O PS não começou do nada. Deram-me uma área que tinha uma dúzia de leitos (seis para homens e seis para mulheres) e me disseram: "você precisa organizar e tomar conta desse serviço de emergência". Assumi, mas deixando muito claro que eu não faria aquilo sozinho. Foi bem compartilhado. Eu era ainda jovem, mas existiam colegas mais novos, como o Raul Medeiros e o Mário Mantovani. Tinham ainda os meus contemporâneos, como o Ronan, que ficou no PS até pouco tempo. Ele é um crônico do pronto-socorro. Estas pessoas faziam parte do dia-a-dia daquela unidade de atendimento. Hoje, o PS cresceu muito. Por isso digo que um hospital universitário tem que ter uma porta e que o PS é a porta de entrada. É o cartão de visitas.
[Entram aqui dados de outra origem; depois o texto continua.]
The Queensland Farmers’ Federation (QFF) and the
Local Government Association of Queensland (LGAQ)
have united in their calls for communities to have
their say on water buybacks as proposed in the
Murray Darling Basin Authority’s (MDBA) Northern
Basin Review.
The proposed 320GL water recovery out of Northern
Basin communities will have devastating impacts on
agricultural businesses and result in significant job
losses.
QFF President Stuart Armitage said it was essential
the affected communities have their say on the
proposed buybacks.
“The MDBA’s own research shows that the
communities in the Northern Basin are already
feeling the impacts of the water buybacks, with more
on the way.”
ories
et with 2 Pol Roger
O que eu poderia propor no momento para a Unicamp? Uma área maior para ambulatório, anexa, em algum lugar. Terreno existe. O HC atende muitos pacientes por dia. Precisa haver vontade política. Faria uma área de consultório simples, padrão três estrelas, com economia. Faria uma melhor área de recepção de PS, porque atende uma região de 7,5 milhões de habitantes. Atende o sul de Minas. Atende vários pontos do território paulista.
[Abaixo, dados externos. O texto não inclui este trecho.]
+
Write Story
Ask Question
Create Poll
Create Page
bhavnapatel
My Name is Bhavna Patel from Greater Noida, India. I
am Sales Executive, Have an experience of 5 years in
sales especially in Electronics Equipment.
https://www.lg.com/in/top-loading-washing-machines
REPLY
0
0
"Uma pessoa que vem aqui para o hospital, ela vem com dor, sofrendo. Precisa ser minimamente bem tratada. A tecnologia no hospital universitário tem que ser domesticada porque, caso contrário, vamos até ferir princípios da bioética. Vamos entender que o hospital é só máquina, só aparelhos. Não é só isso. Estamos tratando de seres humanos e de mentes humanas. São pessoas que têm a sua religiosidade, suas crenças, o seu ego e o seu sentir. Não basta estarem biologicamente curadas. É necessário que deixem de ter outras doenças que acompanham o ser biológico."